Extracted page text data

- Opening Delimiter -

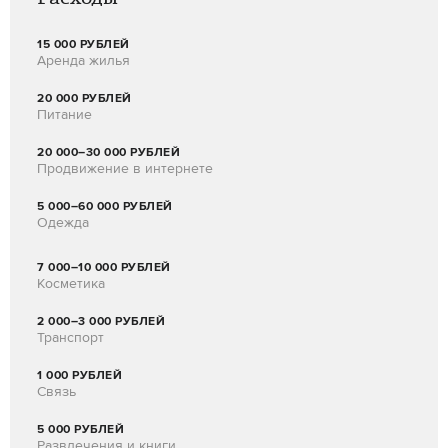
7 000–10 000 РУБЛЕЙ
Косметика
2 000–3 000 РУБЛЕЙ
Транспорт
1 000 РУБЛЕЙ
Связь
5 000 РУБЛЕЙ
Развлечения и книги
Как стать стилистом
Я УЖЕ ПОДПИСЧИК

- Closing Delimiter -

▸ **WHAT THE TASK ASKS**:
Give back only the lines from the one containing "1 000 РУБЛЕЙ" through the final line of the entries above, exactly as written, both included.

▸ **OUTPUT FOR THIS TASK**:
1 000 РУБЛЕЙ
Связь
5 000 РУБЛЕЙ
Развлечения и книги
Как стать стилистом
Я УЖЕ ПОДПИСЧИК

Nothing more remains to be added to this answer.